Are you sure about losing out on child benefit? Hadn't heard that before.


----------



## helens

yeah we wouldnt meet the Habitual (sp)conditions of it,id have to ring & tell them myself & kids are moving.


----------



## flossie

But i think you should be able to claim child benefit over there instead?


----------



## helens

i will look into it thanks.
just hoping financially itl all work out for us.But no hope here for work for eighter of us so needs must.
just got granted 12 months interest only on mortgage here so itl take a bit of preasure of.
thanks for replies & sorry for Derailing the origional Question


----------



## Sparky1972

Hi All,
Re.

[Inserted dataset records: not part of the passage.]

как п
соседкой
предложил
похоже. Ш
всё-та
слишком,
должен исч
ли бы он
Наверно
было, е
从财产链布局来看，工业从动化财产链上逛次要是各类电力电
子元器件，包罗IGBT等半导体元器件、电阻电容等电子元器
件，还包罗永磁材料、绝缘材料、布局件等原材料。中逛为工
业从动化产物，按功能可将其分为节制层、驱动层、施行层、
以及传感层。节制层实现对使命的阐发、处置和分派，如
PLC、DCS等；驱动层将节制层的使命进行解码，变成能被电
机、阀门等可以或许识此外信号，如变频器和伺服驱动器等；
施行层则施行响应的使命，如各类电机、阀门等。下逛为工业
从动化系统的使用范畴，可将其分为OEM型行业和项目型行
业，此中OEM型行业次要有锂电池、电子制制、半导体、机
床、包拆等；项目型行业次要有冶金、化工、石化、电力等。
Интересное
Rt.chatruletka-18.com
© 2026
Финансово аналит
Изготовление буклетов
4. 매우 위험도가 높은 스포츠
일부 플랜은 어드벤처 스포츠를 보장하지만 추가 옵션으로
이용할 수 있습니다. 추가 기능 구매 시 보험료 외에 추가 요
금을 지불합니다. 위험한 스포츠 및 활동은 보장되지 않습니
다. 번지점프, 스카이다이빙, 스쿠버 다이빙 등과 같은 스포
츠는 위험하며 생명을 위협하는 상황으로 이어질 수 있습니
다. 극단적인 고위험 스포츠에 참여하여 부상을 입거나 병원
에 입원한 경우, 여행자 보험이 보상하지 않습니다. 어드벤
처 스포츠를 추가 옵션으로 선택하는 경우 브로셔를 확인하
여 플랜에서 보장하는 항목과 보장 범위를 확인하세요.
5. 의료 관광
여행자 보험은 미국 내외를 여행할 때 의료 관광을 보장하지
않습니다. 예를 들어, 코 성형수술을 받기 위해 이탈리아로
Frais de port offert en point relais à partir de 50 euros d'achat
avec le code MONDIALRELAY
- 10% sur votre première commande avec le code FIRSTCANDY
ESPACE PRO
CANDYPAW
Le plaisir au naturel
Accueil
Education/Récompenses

Job seekers benefit:
I have been working in another EU country since 2006 and built up social insurance contributions there. Previous to that I had worked in Ireland and built up 12years social insurance contribution. I am planning to return to Ireland this year as my Wife is located in Ireland, so I am returning purely for Family reasons.
In one of the posts above - its states the normal rule to transfer social insurance from other EU country is that you have to work at least 1 week in Ireland on returning, i.e have 1 social insurance payment made in Ireland on return, however there is an exception made if you return for Family reasons.
Obviously I am returning for family reasons and I will be without a job and looking for work. Do I meet the exception criteria of not having to have at least 1 social insurance contribution in Ireland after I return before I can claim Job Seekers Benefit.
Any advice is appreciated.


----------



## gipimann

I can't see any reference in the current Jobseeker's Benefit Operational Guidelines about an exemption from the requirement for an Irish PRSI contribution for family reasons so I'm not sure what the earlier poster was referring to.

You should make enquiries from the Dept of Social Protection before you move home, in case there is no exemption.   If there is no exemption, you would be better to claim jobseeker's benefit (or the equivalent) in the EU country and transfer it to Ireland.

Link to operational guidelines:
http://www.welfare.ie/en/Pages/Jobseekers-Benefit.aspx

EU/International Records who may be able to help with the PRSI query, or direct you appropriately
http://www.welfare.ie/en/Pages/PRSI_holder.aspx


----------